Exercise objective
Where the listing below has a line with "has called for", write out exactly that line and every line after it, stopping after the line with "surrounding Guam’s status".

Data extracts
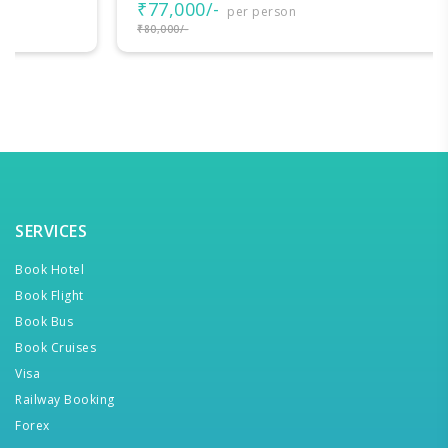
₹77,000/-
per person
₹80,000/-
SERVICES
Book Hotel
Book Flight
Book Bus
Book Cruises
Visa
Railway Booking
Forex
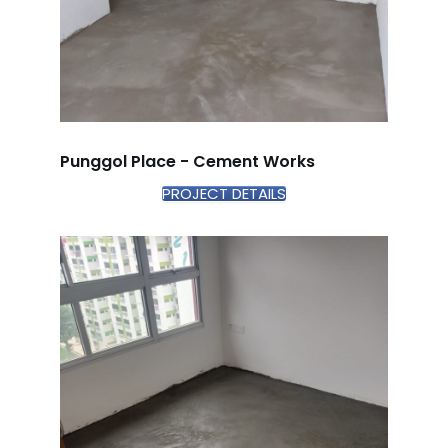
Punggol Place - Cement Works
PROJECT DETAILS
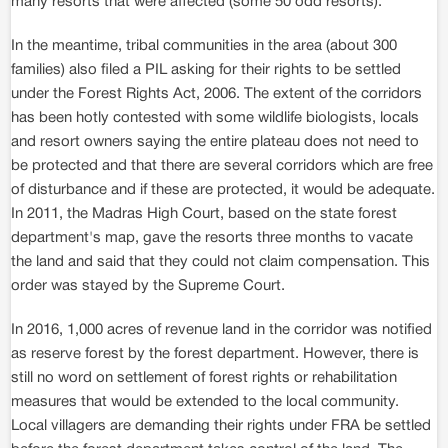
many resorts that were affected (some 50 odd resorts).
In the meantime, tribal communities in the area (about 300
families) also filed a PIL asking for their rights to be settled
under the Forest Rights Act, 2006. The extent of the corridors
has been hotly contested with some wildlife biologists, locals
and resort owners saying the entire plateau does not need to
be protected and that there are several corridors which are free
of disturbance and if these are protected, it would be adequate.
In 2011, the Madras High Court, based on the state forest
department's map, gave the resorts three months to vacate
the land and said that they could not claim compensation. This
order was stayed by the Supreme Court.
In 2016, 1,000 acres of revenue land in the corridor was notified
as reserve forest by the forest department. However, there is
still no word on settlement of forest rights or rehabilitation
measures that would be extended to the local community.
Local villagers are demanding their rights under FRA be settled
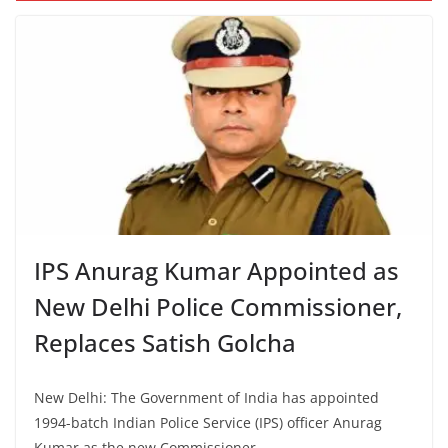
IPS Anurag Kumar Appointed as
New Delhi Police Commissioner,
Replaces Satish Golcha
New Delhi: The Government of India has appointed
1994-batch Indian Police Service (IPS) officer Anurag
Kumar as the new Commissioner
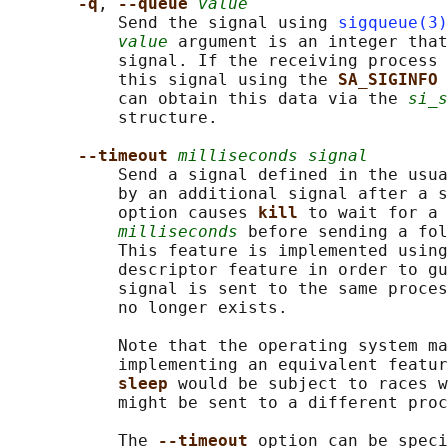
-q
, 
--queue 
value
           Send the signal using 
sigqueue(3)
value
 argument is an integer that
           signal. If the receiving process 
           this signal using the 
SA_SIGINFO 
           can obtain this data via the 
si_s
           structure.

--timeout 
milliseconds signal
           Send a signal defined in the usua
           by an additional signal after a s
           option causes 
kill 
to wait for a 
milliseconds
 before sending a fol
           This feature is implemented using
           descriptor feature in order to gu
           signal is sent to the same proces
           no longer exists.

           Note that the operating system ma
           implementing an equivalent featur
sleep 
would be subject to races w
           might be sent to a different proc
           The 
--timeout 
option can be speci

* * *

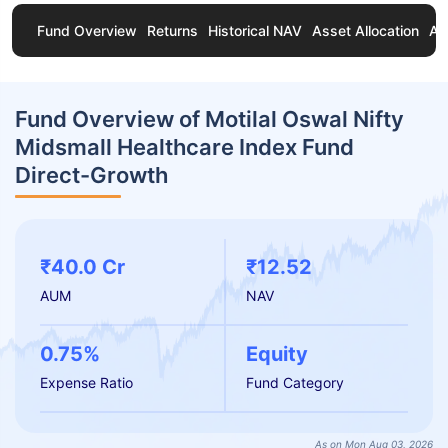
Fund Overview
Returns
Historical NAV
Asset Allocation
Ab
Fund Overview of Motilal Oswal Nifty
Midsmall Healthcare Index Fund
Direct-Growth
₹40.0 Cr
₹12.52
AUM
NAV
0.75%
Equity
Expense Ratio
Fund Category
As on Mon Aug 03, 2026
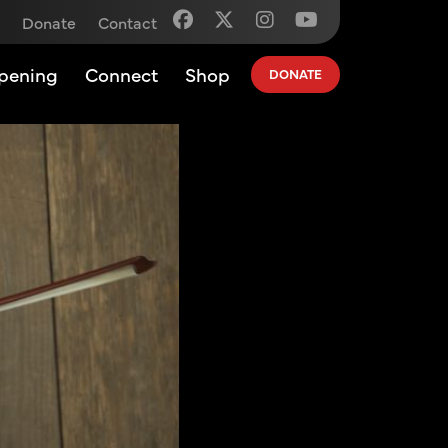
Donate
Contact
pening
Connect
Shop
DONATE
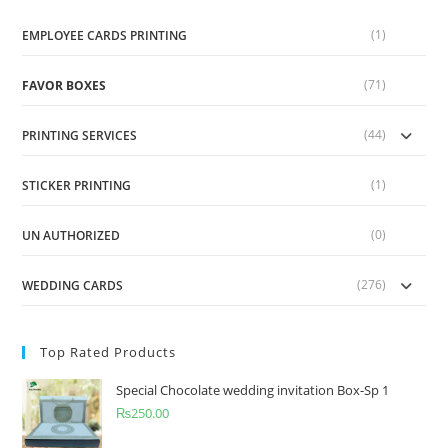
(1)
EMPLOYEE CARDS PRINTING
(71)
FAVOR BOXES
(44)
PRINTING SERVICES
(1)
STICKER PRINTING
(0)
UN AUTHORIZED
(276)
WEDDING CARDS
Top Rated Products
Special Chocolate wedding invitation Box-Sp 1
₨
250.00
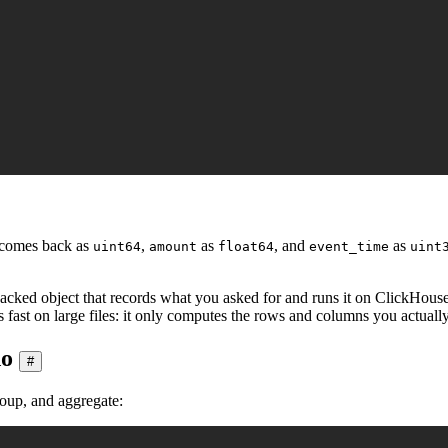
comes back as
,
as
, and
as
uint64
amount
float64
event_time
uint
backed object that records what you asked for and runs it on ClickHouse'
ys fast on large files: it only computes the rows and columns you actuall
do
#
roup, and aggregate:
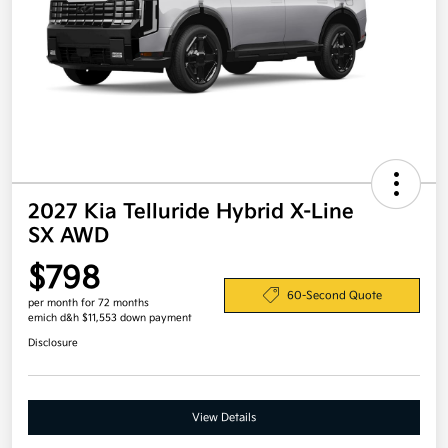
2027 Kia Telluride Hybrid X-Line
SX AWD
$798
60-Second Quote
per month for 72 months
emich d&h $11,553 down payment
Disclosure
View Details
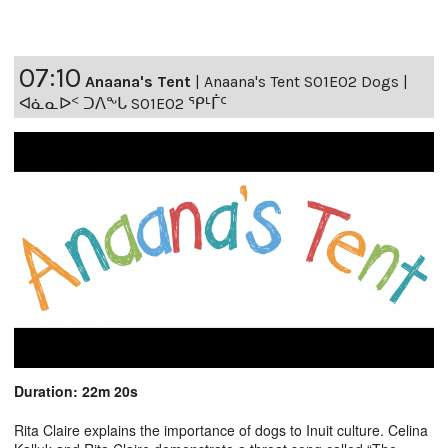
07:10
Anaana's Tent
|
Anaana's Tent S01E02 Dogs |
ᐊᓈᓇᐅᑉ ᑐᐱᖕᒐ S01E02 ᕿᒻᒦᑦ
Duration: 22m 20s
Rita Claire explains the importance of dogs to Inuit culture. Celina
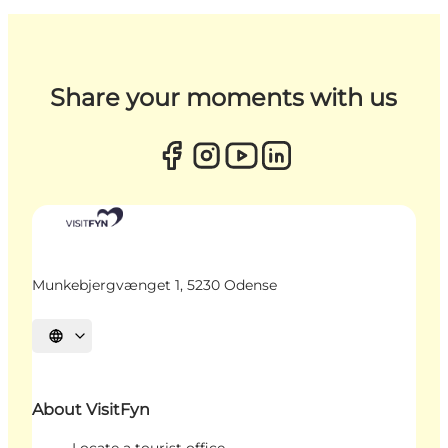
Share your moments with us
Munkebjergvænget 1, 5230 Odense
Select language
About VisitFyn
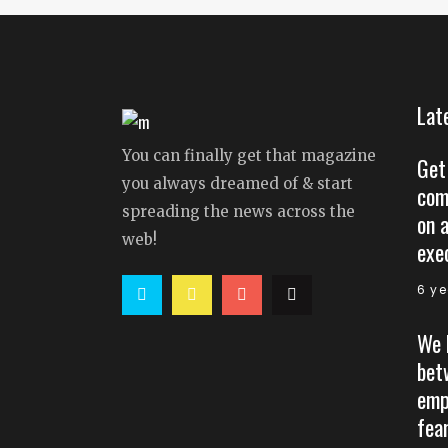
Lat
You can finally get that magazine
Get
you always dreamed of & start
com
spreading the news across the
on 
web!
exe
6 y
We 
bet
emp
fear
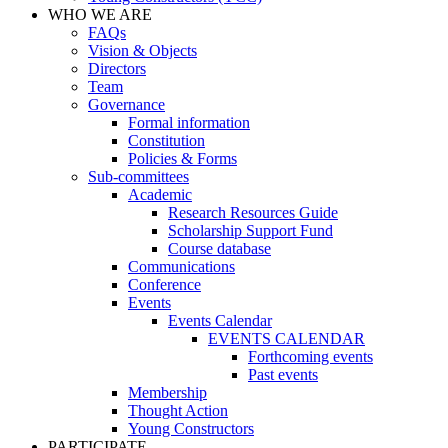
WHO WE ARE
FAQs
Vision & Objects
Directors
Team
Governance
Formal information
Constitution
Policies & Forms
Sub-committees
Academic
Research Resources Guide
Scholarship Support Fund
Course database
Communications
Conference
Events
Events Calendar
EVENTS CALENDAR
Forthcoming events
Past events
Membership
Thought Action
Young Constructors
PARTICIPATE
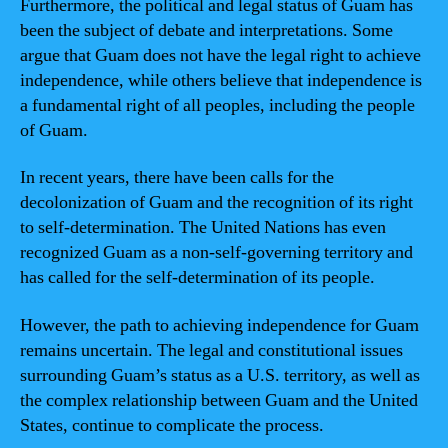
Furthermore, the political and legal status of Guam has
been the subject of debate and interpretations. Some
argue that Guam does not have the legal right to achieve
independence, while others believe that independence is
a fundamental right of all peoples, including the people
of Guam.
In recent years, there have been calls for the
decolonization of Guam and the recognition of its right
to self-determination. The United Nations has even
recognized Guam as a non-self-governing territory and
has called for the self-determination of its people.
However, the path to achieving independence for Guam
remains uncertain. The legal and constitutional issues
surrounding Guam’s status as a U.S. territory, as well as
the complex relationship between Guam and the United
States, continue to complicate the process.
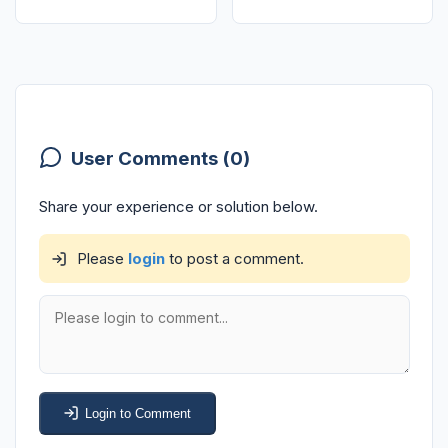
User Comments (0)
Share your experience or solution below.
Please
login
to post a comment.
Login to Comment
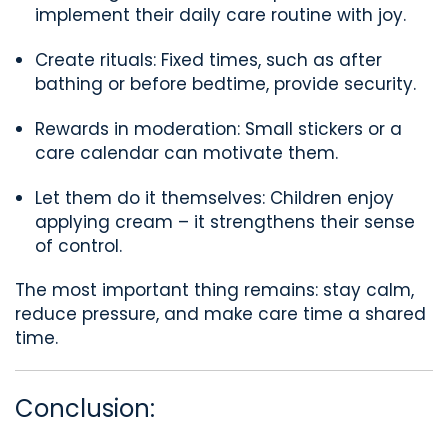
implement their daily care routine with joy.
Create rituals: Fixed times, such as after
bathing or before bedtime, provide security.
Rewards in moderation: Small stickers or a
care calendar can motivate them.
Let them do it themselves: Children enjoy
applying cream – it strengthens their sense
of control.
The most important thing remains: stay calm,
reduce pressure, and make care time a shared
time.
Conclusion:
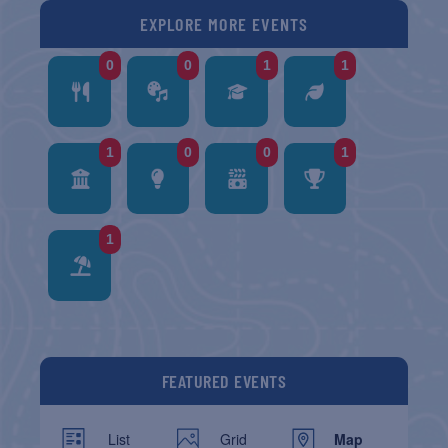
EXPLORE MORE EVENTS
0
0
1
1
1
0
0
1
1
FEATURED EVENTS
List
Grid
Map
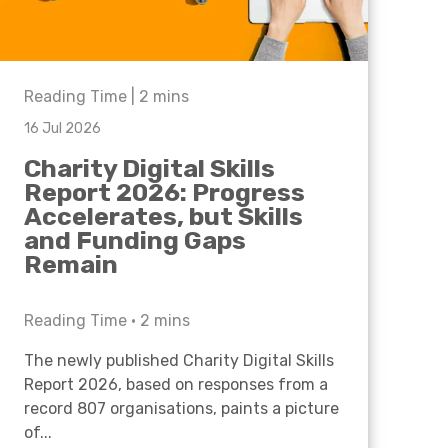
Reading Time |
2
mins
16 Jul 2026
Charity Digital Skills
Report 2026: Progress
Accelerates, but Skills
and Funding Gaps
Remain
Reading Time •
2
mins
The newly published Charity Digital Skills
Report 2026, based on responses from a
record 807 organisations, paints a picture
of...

Exercise answer
has called for the self-determination of its people.
However, the path to achieving independence for Guam
remains uncertain. The legal and constitutional issues
surrounding Guam’s status as a U.S. territory, as well as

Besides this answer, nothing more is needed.